Pictures excluded, output the lines of the data below between the one holding "Консультация" and the one holding "Dapat Membantu", inclusive, exactly as they stand.

** Opening Exercise data block **

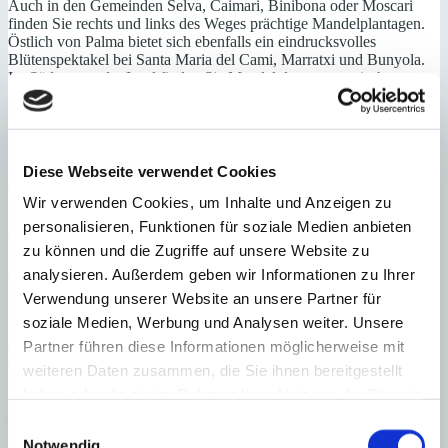
Auch in den Gemeinden Selva, Caimari, Binibona oder Moscari
finden Sie rechts und links des Weges prächtige Mandelplantagen.
Östlich von Palma bietet sich ebenfalls ein eindrucksvolles
Blütenspektakel bei Santa Maria del Cami, Marratxi und Bunyola.
Im Südwesten der Insel finden Sie Mandelplantagen zwischen
Andratx und S`Arraco und im Südosten zwischen Santanyi und
Felanitx.
Man kann die Mandelblüte nicht nur bestaunen, man kann die
Mandeln auch in vielfältiger Form schmecken. Besonders beliebt ist
Diese Webseite verwendet Cookies
der Mandelkuchen. Er ist süß und saftig und wird ohne Mehl
gebacken. Und er schmeckt nicht nur zur Zeit der Mandelblüte,
Wir verwenden Cookies, um Inhalte und Anzeigen zu
sondern wird das ganze Jahr über angeboten. Oder versuchen Sie
personalisieren, Funktionen für soziale Medien anbieten
einmal Mandelmilch, Mandeleis oder Mandelschokolade. Alles
zu können und die Zugriffe auf unsere Website zu
beliebte Spezialitäten von Mallorca. Auch die Kosmetikindustrie hat
die Mandeln für sich wegen ihrer Feuchtigkeit spendenden,
analysieren. Außerdem geben wir Informationen zu Ihrer
beruhigenden und heilenden Eigenschaften entdeckt.
Verwendung unserer Website an unsere Partner für
soziale Medien, Werbung und Analysen weiter. Unsere
Wenn Sie mehr über den Anbau und die Verwendung von Mandeln
erfahren wollen, können wir Ihnen den Besuch des alljährlich am
Partner führen diese Informationen möglicherweise mit
ersten Sonntag in Son Servera stattfindenden Mandelfestes „Fira de
weiteren Daten zusammen, die Sie ihnen bereitgestellt
la Flor d`Ametler“ empfehlen. Auf dem Anwesen Ca`s Hereu kann
haben oder die sie im Rahmen Ihrer Nutzung der Dienste
man traditionelle Mandelgerichte probieren und an vielen Ständen
Naturkosmetik und Parfüms aus Mandeln testen. Es gibt auch ein
gesammelt haben.
Einwilligungsauswahl
Begleitprogramm mit Folkloretänzen der Gruppe „Sa Revetla“.
Notwendig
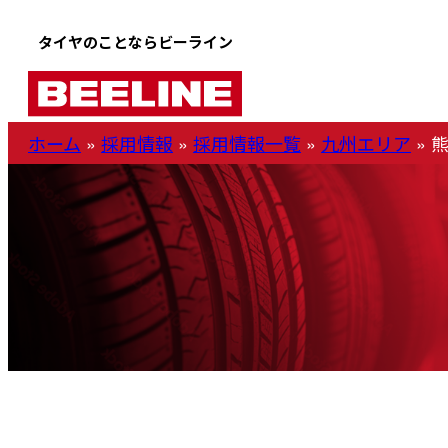
タイヤのことならビーライン
ホーム
»
採用情報
»
採用情報一覧
»
九州エリア
»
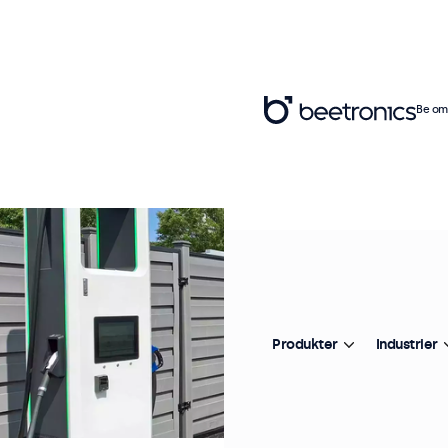
Be om 
Produkter
Industrier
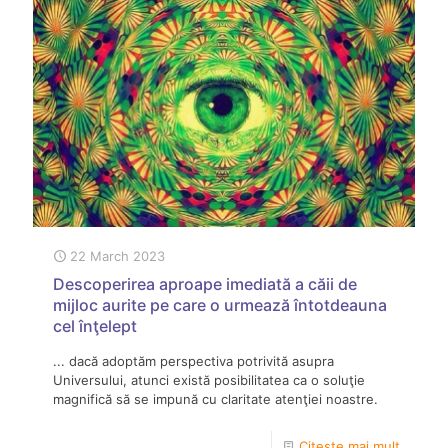
22 March 2023
Descoperirea aproape imediată a căii de
mijloc aurite pe care o urmează întotdeauna
cel înţelept
... dacă adoptăm perspectiva potrivită asupra
Universului, atunci există posibilitatea ca o soluţie
magnifică să se impună cu claritate atenţiei noastre.
Citește mai mult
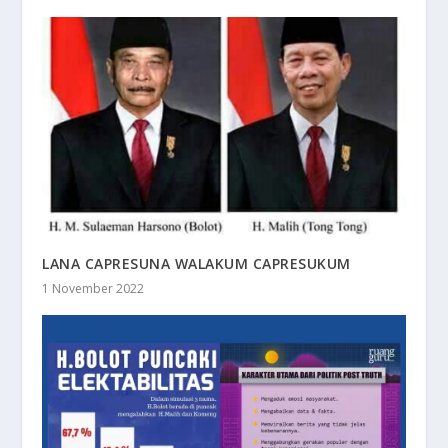
LANA CAPRESUNA WALAKUM CAPRESUKUM
1 November 2022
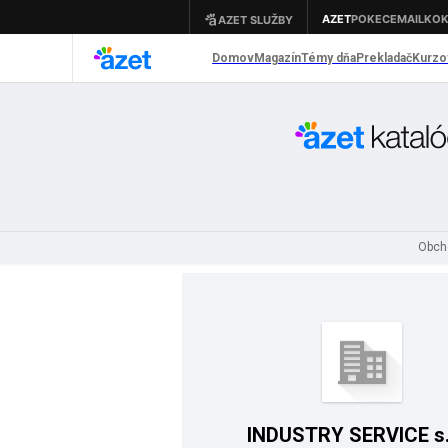
Obch
INDUSTRY SERVICE s.r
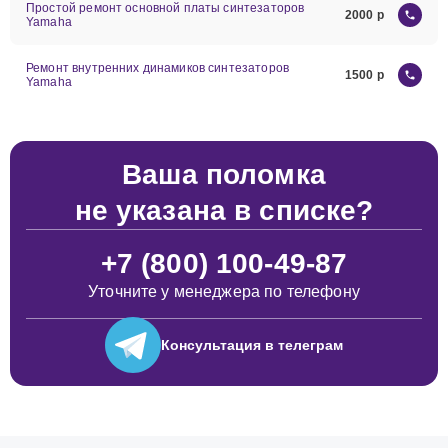
Простой ремонт основной платы синтезаторов
2000
Yamaha
Ремонт внутренних динамиков синтезаторов
1500
Yamaha
Ваша поломка
не указана в списке?
+7 (800) 100-49-87
Уточните у менеджера по телефону
Консультация
в телеграм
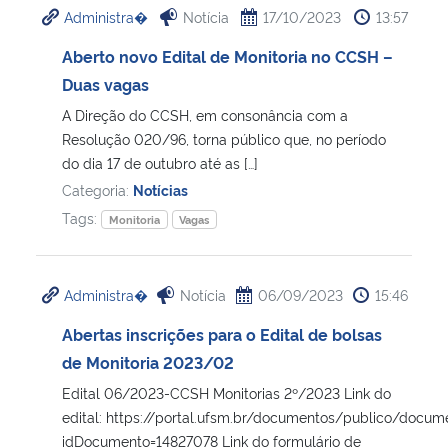
Administra�
Notícia
17/10/2023
13:57
Ministério da Cidadania
Aberto novo Edital de Monitoria no CCSH –
Ministério da Saúde
Duas vagas
A Direção do CCSH, em consonância com a
Ministério de Minas e Energia
Resolução 020/96, torna público que, no período
do dia 17 de outubro até as […]
Ministério da Ciência, Tecnologia, Inovações e Comunicações
Categoria:
Notícias
Tags:
Monitoria
Vagas
Ministério do Meio Ambiente
Ministério do Turismo
Administra�
Notícia
06/09/2023
15:46
Abertas inscrições para o Edital de bolsas
Ministério do Desenvolvimento Regional
de Monitoria 2023/02
Controladoria-Geral da União
Edital 06/2023-CCSH Monitorias 2º/2023 Link do
edital: https://portal.ufsm.br/documentos/publico/docum
idDocumento=14827078 Link do formulário de
Ministério da Mulher, da Família e dos Direitos Humanos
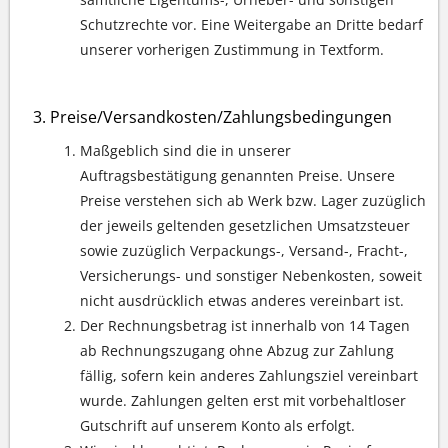
Schutzrechte vor. Eine Weitergabe an Dritte bedarf
unserer vorherigen Zustimmung in Textform.
Preise/Versandkosten/Zahlungsbedingungen
Maßgeblich sind die in unserer
Auftragsbestätigung genannten Preise. Unsere
Preise verstehen sich ab Werk bzw. Lager zuzüglich
der jeweils geltenden gesetzlichen Umsatzsteuer
sowie zuzüglich Verpackungs-, Versand-, Fracht-,
Versicherungs- und sonstiger Nebenkosten, soweit
nicht ausdrücklich etwas anderes vereinbart ist.
Der Rechnungsbetrag ist innerhalb von 14 Tagen
ab Rechnungszugang ohne Abzug zur Zahlung
fällig, sofern kein anderes Zahlungsziel vereinbart
wurde. Zahlungen gelten erst mit vorbehaltloser
Gutschrift auf unserem Konto als erfolgt.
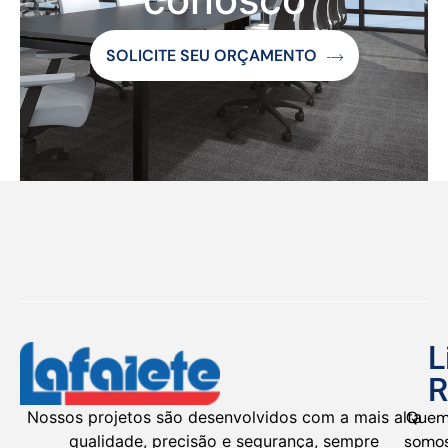
SOLICITE SEU ORÇAMENTO
L
R
Nossos projetos são desenvolvidos com a mais alta
Que
qualidade, precisão e segurança, sempre
somo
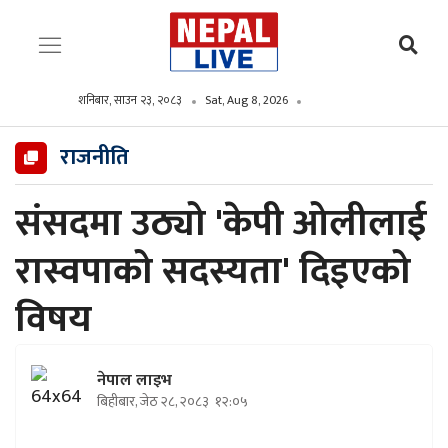
शनिबार, साउन २३, २०८३
Sat, Aug 8, 2026
राजनीति
संसदमा उठ्यो 'केपी ओलीलाई
रास्वपाको सदस्यता' दिइएको
विषय
नेपाल लाइभ
बिहीबार, जेठ २८, २०८३
१२:०५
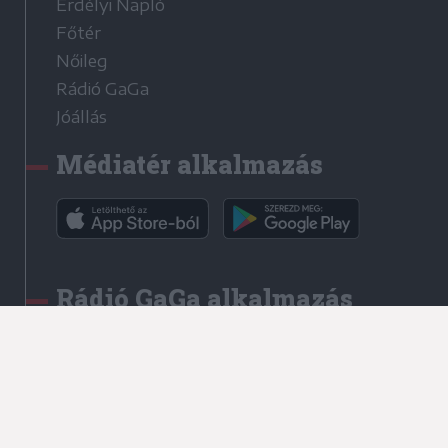
Erdélyi Napló
Főtér
Nőileg
Rádió GaGa
Jóállás
Médiatér alkalmazás
Rádió GaGa alkalmazás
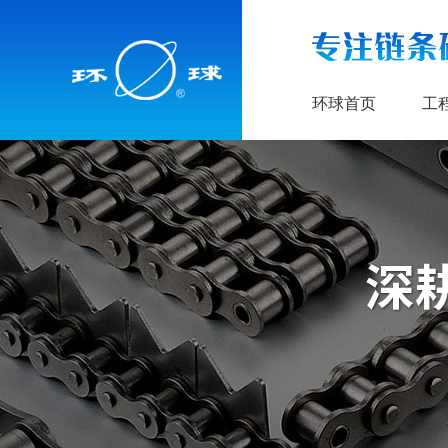
环球首页
工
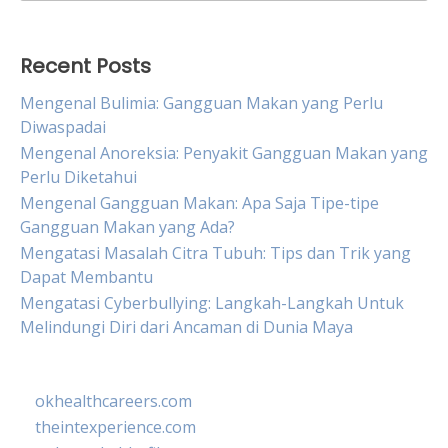
for:
Recent Posts
Mengenal Bulimia: Gangguan Makan yang Perlu
Diwaspadai
Mengenal Anoreksia: Penyakit Gangguan Makan yang
Perlu Diketahui
Mengenal Gangguan Makan: Apa Saja Tipe-tipe
Gangguan Makan yang Ada?
Mengatasi Masalah Citra Tubuh: Tips dan Trik yang
Dapat Membantu
Mengatasi Cyberbullying: Langkah-Langkah Untuk
Melindungi Diri dari Ancaman di Dunia Maya
okhealthcareers.com
theintexperience.com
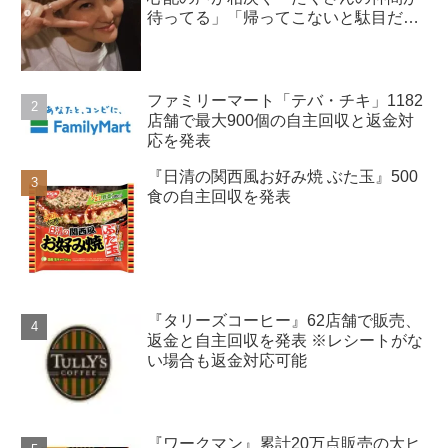
待ってる」「帰ってこないと駄目だ
よ」
ファミリーマート「テバ・チキ」1182
店舗で最大900個の自主回収と返金対
応を発表
『日清の関西風お好み焼 ぶた玉』500
食の自主回収を発表
『タリーズコーヒー』62店舗で販売、
返金と自主回収を発表 ※レシートがな
い場合も返金対応可能
『ワークマン』累計20万点販売の大ヒ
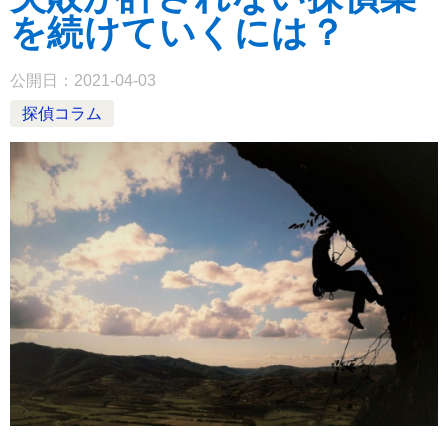
を続けていくには？
公開日：
2021-04-03
探偵コラム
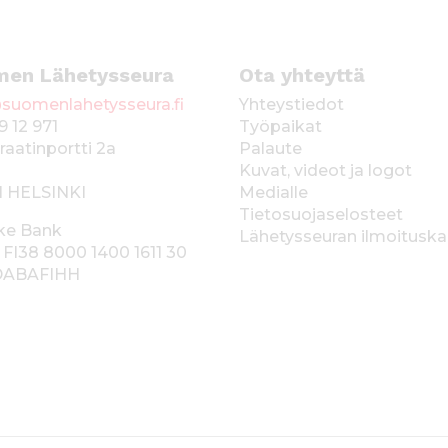
men Lähetysseura
Ota yhteyttä
suomenlahetysseura.fi
Yhteystiedot
9 12 971
Työpaikat
raatinportti 2a
Palaute
Kuvat, videot ja logot
1 HELSINKI
Medialle
Tietosuojaselosteet
ke Bank
Lähetysseuran ilmoitusk
 FI38 8000 1400 1611 30
 DABAFIHH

** Closing Exercise data block **

:: Solution ::
Консультация
в телеграм
Administra�
Notícia
17/10/2023
13:57
Ministério da Cidadania
Aberto novo Edital de Monitoria no CCSH –
Ministério da Saúde
Duas vagas
A Direção do CCSH, em consonância com a
Ministério de Minas e Energia
Resolução 020/96, torna público que, no período
do dia 17 de outubro até as […]
Ministério da Ciência, Tecnologia, Inovações e Comunicações
Categoria:
Notícias
Tags:
Monitoria
Vagas
Ministério do Meio Ambiente
Ministério do Turismo
Administra�
Notícia
06/09/2023
15:46
Abertas inscrições para o Edital de bolsas
Ministério do Desenvolvimento Regional
de Monitoria 2023/02
Controladoria-Geral da União
Edital 06/2023-CCSH Monitorias 2º/2023 Link do
edital: https://portal.ufsm.br/documentos/publico/docum
idDocumento=14827078 Link do formulário de
Ministério da Mulher, da Família e dos Direitos Humanos
Schutzrechte vor. Eine Weitergabe an Dritte bedarf
unserer vorherigen Zustimmung in Textform.
Preise/Versandkosten/Zahlungsbedingungen
Maßgeblich sind die in unserer
Auftragsbestätigung genannten Preise. Unsere
Preise verstehen sich ab Werk bzw. Lager zuzüglich
der jeweils geltenden gesetzlichen Umsatzsteuer
sowie zuzüglich Verpackungs-, Versand-, Fracht-,
Versicherungs- und sonstiger Nebenkosten, soweit
nicht ausdrücklich etwas anderes vereinbart ist.
Der Rechnungsbetrag ist innerhalb von 14 Tagen
ab Rechnungszugang ohne Abzug zur Zahlung
fällig, sofern kein anderes Zahlungsziel vereinbart
wurde. Zahlungen gelten erst mit vorbehaltloser
Gutschrift auf unserem Konto als erfolgt.
SOLICITE SEU ORÇAMENTO
L
R
Nossos projetos são desenvolvidos com a mais alta
Que
qualidade, precisão e segurança, sempre
somo
शनिबार, साउन २३, २०८३
Sat, Aug 8, 2026
राजनीति
संसदमा उठ्यो 'केपी ओलीलाई
रास्वपाको सदस्यता' दिइएको
विषय
नेपाल लाइभ
बिहीबार, जेठ २८, २०८३
१२:०५
Erdélyi Napló
Főtér
Nőileg
Rádió GaGa
Jóállás
Médiatér alkalmazás
Rádió GaGa alkalmazás
环球首页
工
for:
Recent Posts
Mengenal Bulimia: Gangguan Makan yang Perlu
Diwaspadai
Mengenal Anoreksia: Penyakit Gangguan Makan yang
Perlu Diketahui
Mengenal Gangguan Makan: Apa Saja Tipe-tipe
Gangguan Makan yang Ada?
Mengatasi Masalah Citra Tubuh: Tips dan Trik yang
Dapat Membantu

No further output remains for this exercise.